Our Managing Director recently spoke at the British Insurance Brokers’ Association annual conference about the challenges facing financial services. This is a summary of his comments covering black elephants, conflict and tech.
‘We all know what the elephant in the room means – something so obvious that we can all see but don’t address; We all know what a Black Swan event is – low probability/high impact event. I like what Adam Sweiden describes as ‘Black Elephant’ events – we can see it clearly and it will have enormous impacts – and yet we are still not doing enough about it.
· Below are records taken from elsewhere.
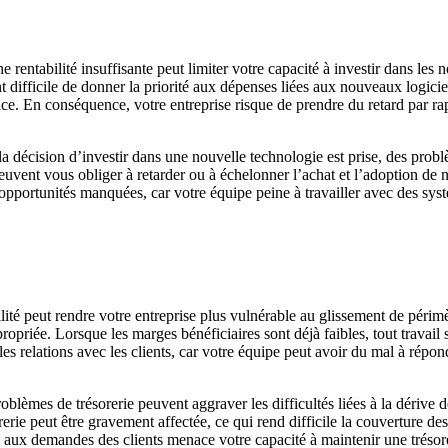
ne rentabilité insuffisante peut limiter votre capacité à investir dans les
ent difficile de donner la priorité aux dépenses liées aux nouveaux logic
rvice. En conséquence, votre entreprise risque de prendre du retard par 
a décision d’investir dans une nouvelle technologie est prise, des prob
 peuvent vous obliger à retarder ou à échelonner l’achat et l’adoption de
opportunités manquées, car votre équipe peine à travailler avec des systè
ilité peut rendre votre entreprise plus vulnérable au glissement de périmèt
priée. Lorsque les marges bénéficiaires sont déjà faibles, tout travai
 les relations avec les clients, car votre équipe peut avoir du mal à rép
problèmes de trésorerie peuvent aggraver les difficultés liées à la dérive 
erie peut être gravement affectée, ce qui rend difficile la couverture de
e aux demandes des clients menace votre capacité à maintenir une trésorerie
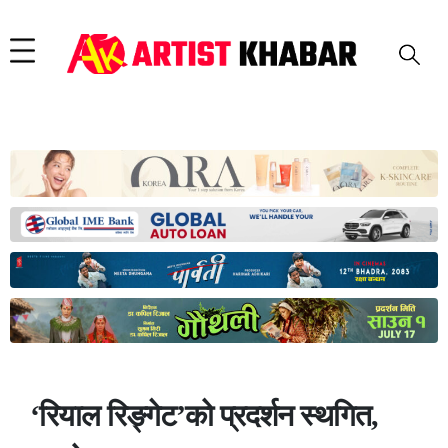
‘रियाल रिङ्गेट’को प्रदर्शन स्थगित,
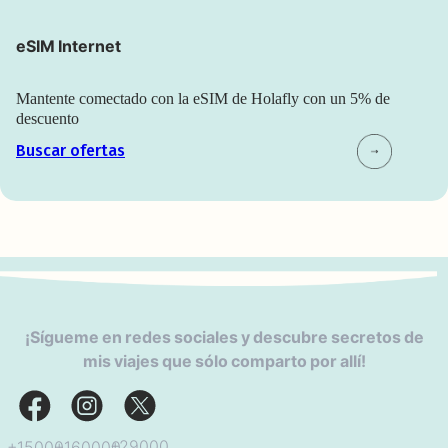
eSIM Internet
Mantente comectado con la eSIM de Holafly con un 5% de
descuento
Buscar ofertas
¡Sígueme en redes sociales y descubre secretos de
mis viajes que sólo comparto por allí!
+29000
+160000
+15000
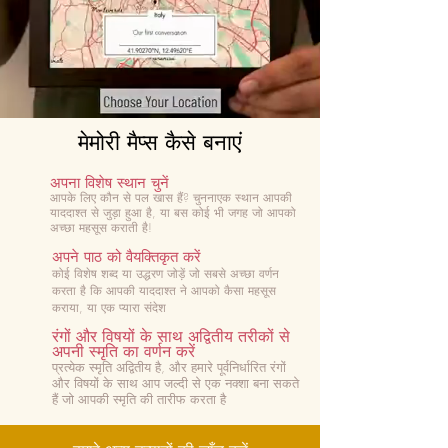
मेमोरी मैप्स कैसे बनाएं
अपना विशेष स्थान चुनें
आपके लिए कौन से पल खास हैं? चुनना
एक स्थान आपकी
याददाश्त से जुड़ा हुआ है, या बस कोई भी जगह जो आपको
अच्छा महसूस कराती है!
अपने पाठ को वैयक्तिकृत करें
कोई विशेष शब्द या उद्धरण जोड़ें जो सबसे अच्छा वर्णन
करता है कि आपकी याददाश्त ने आपको कैसा महसूस
कराया, या एक प्यारा संदेश
रंगों और विषयों के साथ अद्वितीय तरीकों से
अपनी स्मृति का वर्णन करें
प्रत्येक स्मृति अद्वितीय है, और हमारे पूर्वनिर्धारित रंगों
और विषयों के साथ आप जल्दी से एक नक्शा बना सकते
हैं जो आपकी स्मृति की तारीफ करता है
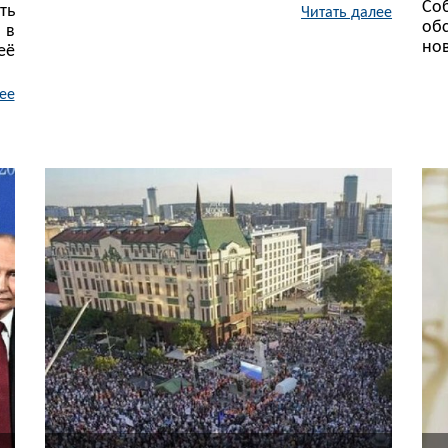
Со
ть
Читать далее
об
 в
нов
её
ее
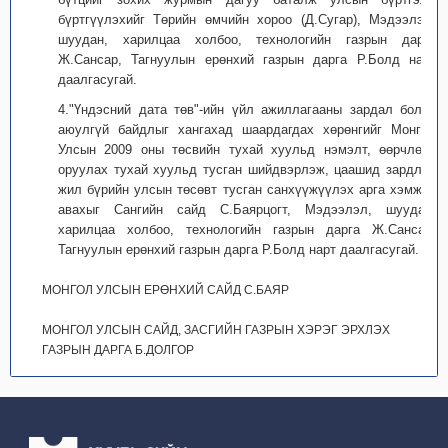
бүртгүүлэхийг Төрийн өмчийн хороо (Д.Сугар), Мэдээлэл,
шуудан, харилцаа холбоо, технологийн газрын дарга
Ж.Сансар, Тагнуулын ерөнхий газрын дарга Р.Болд нарт
даалгасугай.
4."Үндэсний дата төв"-ийн үйл ажиллагааны зардал болон
аюулгүй байдлыг хангахад шаардагдах хөрөнгийг Монгол
Улсын 2009 оны төсвийн тухай хуульд нэмэлт, өөрчлөлт
оруулах тухай хуульд тусган шийдвэрлэж, цаашид зардлыг
жил бүрийн улсын төсөвт тусган санхүүжүүлэх арга хэмжээ
авахыг Сангийн сайд С.Баярцогт, Мэдээлэл, шуудан,
харилцаа холбоо, технологийн газрын дарга Ж.Сансар,
Тагнуулын ерөнхий газрын дарга Р.Болд нарт даалгасугай.
МОНГОЛ УЛСЫН ЕРӨНХИЙ САЙД С.БАЯР
МОНГОЛ УЛСЫН САЙД, ЗАСГИЙН ГАЗРЫН ХЭРЭГ ЭРХЛЭХ
ГАЗРЫН ДАРГА Б.ДОЛГОР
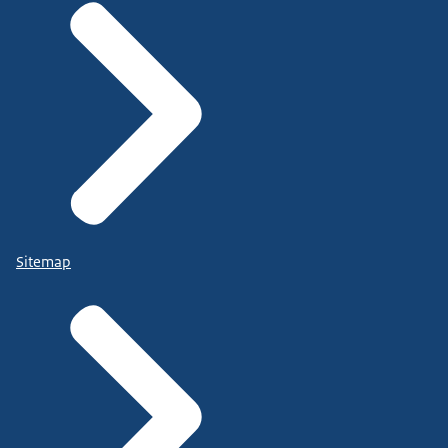
Sitemap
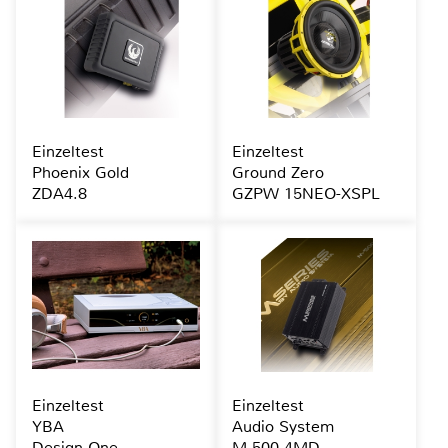
Einzeltest
Einzeltest
Phoenix Gold
Ground Zero
ZDA4.8
GZPW 15NEO-XSPL
Einzeltest
Einzeltest
YBA
Audio System
Design One
M-500.4MD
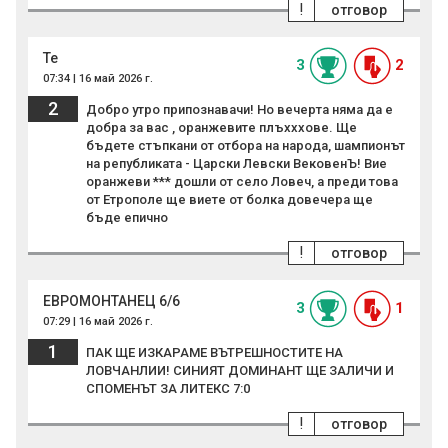
!
отговор
Те
3
2
07:34 | 16 май 2026 г.
2
Добро утро припознавачи! Но вечерта няма да е
добра за вас , оранжевите плъхххове. Ще
бъдете стъпкани от отбора на народа, шампионът
на републиката - Царски Левски ВековенЪ! Вие
оранжеви *** дошли от село Ловеч, а преди това
от Етрополе ще виете от болка довечера ще
бъде епично
!
отговор
ЕВРОМОНТАНЕЦ 6/6
3
1
07:29 | 16 май 2026 г.
1
ПАК ЩЕ ИЗКАРАМЕ ВЪТРЕШНОСТИТЕ НА
ЛОВЧАНЛИИ! СИНИЯТ ДОМИНАНТ ЩЕ ЗАЛИЧИ И
СПОМЕНЪТ ЗА ЛИТЕКС 7:0
!
отговор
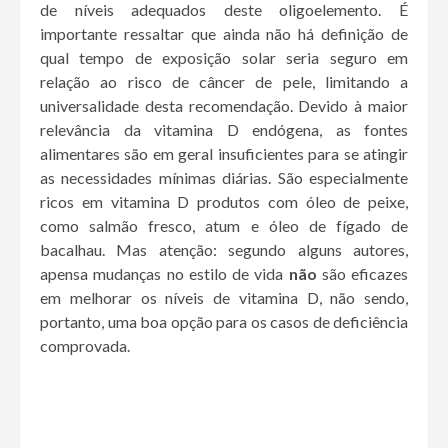
de níveis adequados deste oligoelemento. É
importante ressaltar que ainda não há definição de
qual tempo de exposição solar seria seguro em
relação ao risco de câncer de pele, limitando a
universalidade desta recomendação. Devido à maior
relevância da vitamina D endógena, as fontes
alimentares são em geral insuficientes para se atingir
as necessidades mínimas diárias. São especialmente
ricos em vitamina D produtos com óleo de peixe,
como salmão fresco, atum e óleo de fígado de
bacalhau. Mas atenção: segundo alguns autores,
apensa mudanças no estilo de vida
não
são eficazes
em melhorar os níveis de vitamina D, não sendo,
portanto, uma boa opção para os casos de deficiência
comprovada.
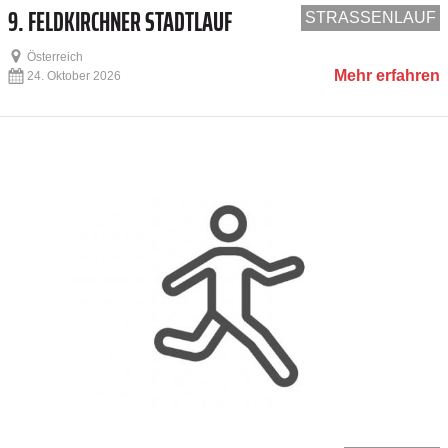
9. FELDKIRCHNER STADTLAUF
STRASSENLAUF
Österreich
Mehr erfahren
24. Oktober 2026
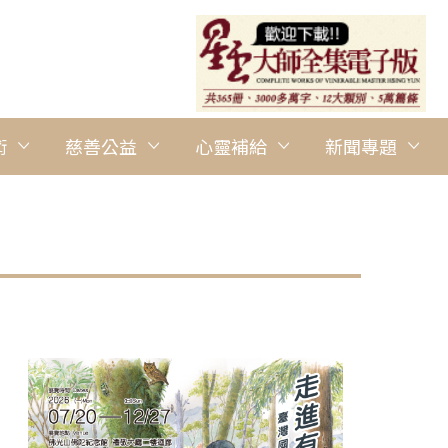
術
慈善公益
心靈補給
新聞專題
圖說：佛光山信眾監院室2026年2月1日於統嶺里廣信府廣場舉辦敦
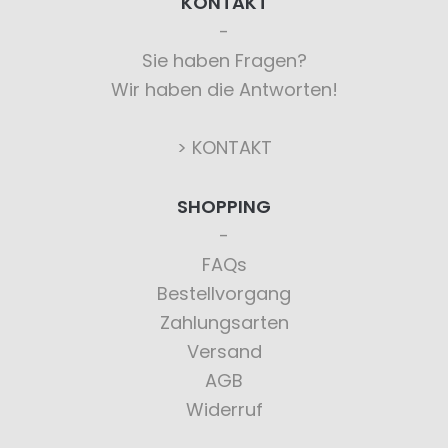
KONTAKT
Sie haben Fragen?
Wir haben die Antworten!
> KONTAKT
SHOPPING
FAQs
Bestellvorgang
Zahlungsarten
Versand
AGB
Widerruf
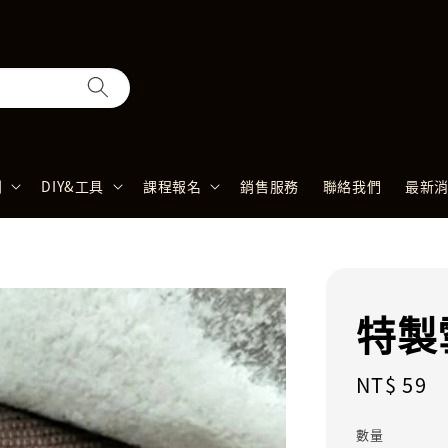
列
DIY&工具
課程報名
銷售服務
聯絡我們
最新
特製
Regular
NT$ 59
price
數量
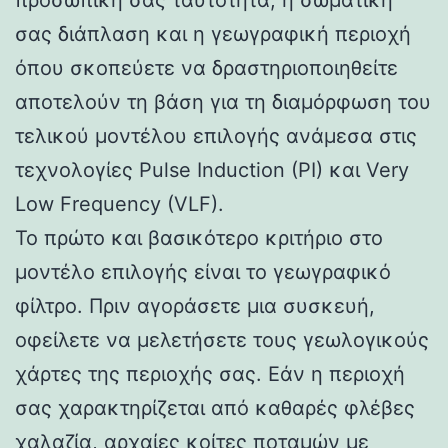
σας διάπλαση και η γεωγραφική περιοχή
όπου σκοπεύετε να δραστηριοποιηθείτε
αποτελούν τη βάση για τη διαμόρφωση του
τελικού μοντέλου επιλογής ανάμεσα στις
τεχνολογίες Pulse Induction (PI) και Very
Low Frequency (VLF).
Το πρώτο και βασικότερο κριτήριο στο
μοντέλο επιλογής είναι το γεωγραφικό
φίλτρο. Πριν αγοράσετε μια συσκευή,
οφείλετε να μελετήσετε τους γεωλογικούς
χάρτες της περιοχής σας. Εάν η περιοχή
σας χαρακτηρίζεται από καθαρές φλέβες
χαλαζία, αρχαίες κοίτες ποταμών με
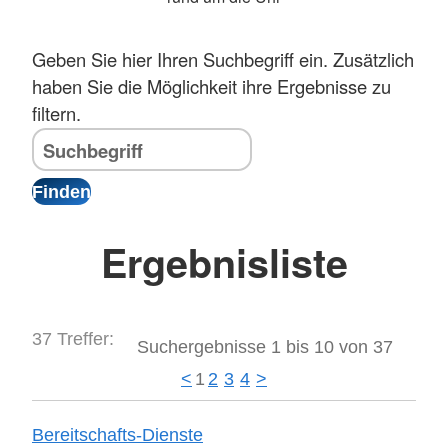
Geben Sie hier Ihren Suchbegriff ein. Zusätzlich
haben Sie die Möglichkeit ihre Ergebnisse zu
filtern.
Ergebnisliste
37 Treffer:
Suchergebnisse 1 bis 10 von 37
<
1
2
3
4
>
Bereitschafts-Dienste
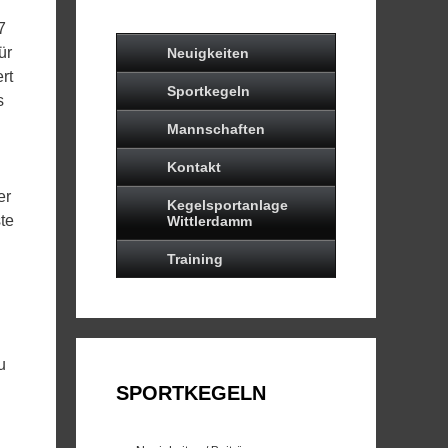
7
ür
Neuigkeiten
rt
Sportkegeln
s
Mannschaften
Kontakt
er
Kegelsportanlage
te
Wittlerdamm
Training
u
SPORTKEGELN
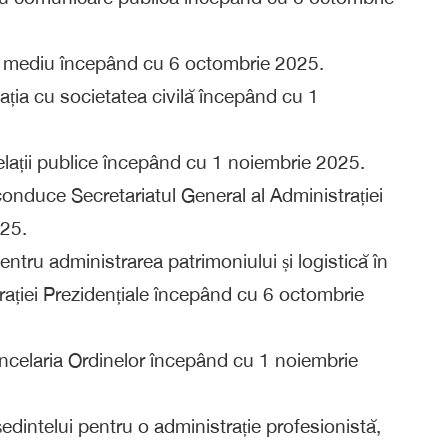
ru mediu începând cu 6 octombrie 2025.
ația cu societatea civilă începând cu 1
relații publice începând cu 1 noiembrie 2025.
conduce Secretariatul General al Administrației
025.
ntru administrarea patrimoniului și logistică în
trației Prezidențiale începând cu 6 octombrie
ncelaria Ordinelor începând cu 1 noiembrie
edintelui pentru o administrație profesionistă,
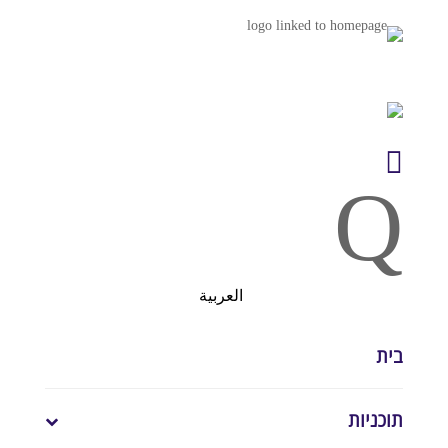

Q
العربية
בית
תוכניות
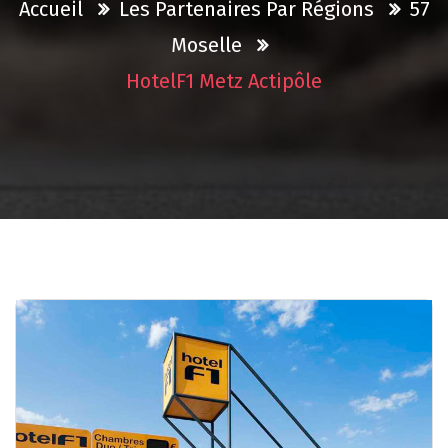
Accueil
Les Partenaires Par Régions
57
Moselle
HotelF1 Metz Actipôle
Climate, population growth and resource scarcity.
How does insurance industry find a voice and influence in the next big debate in politics which is how to remodel the State, enabled by tech, machine learning and AI. The big idea in government is technology and not enough decision-makers yet realise it. The entire state and public services will be reorientated around tech and machine learning. This debate can’t be about the gadgetry but instead it will get to what’s the philosophically progressive or conservative structure? We all had clear ideas on how the traditional State should be structured and the outer limits of the State’s powers and remit. We are about to enter that debate and the industry should find its voice and influence. For example, the development of ‘Virtual Wards’ within the NHS where patients are monitored and treated by a hospital while they are in their own bed at home. There are a range of other issues where financial services must remain engaged including:
- On the UK Risk Register a future pandemic remains the UK’s single greatest threat; rightly so.
- How do you price risk when it comes to the future territorial integrity of the UK – when Scotland and Northen Ireland are led by parties determined to unwind the Union
- Since 2007, information is the commodity and needs to be insured and machine learning will accelerate that pace literally exponentially
- Despite recent events we have lived through a remarkably peaceful period, we are likely to see more conflict, some of which will be instigated by Russia in response to failure in Ukraine
- Population Growth – As Thomas Friedman observed – not since Adam and Eve gave birth to Caine and Abel has a generation ben able to say that the world’s population doubled in their lifetimes. Over the nine decades from 1960 the population will treble.
- Political change in the UK – for the first time in almost fifteen years there’s a credible possibility of a Labour government and it’s my sense that financial services isn’t anticipating an alternative government’s agenda on climate, more constructive engagement with the EU, protecting the under-insured or uninsured, data (democratisation of algorithms), infrastructure, new measures to influence corporate behaviours.
And finally, in an ‘age of acceleration’ regulators, government and industry will have to learn to act as quickly as the tech innovates – if we are to stay ahead of the next change rather than trying to regulate the previous one.’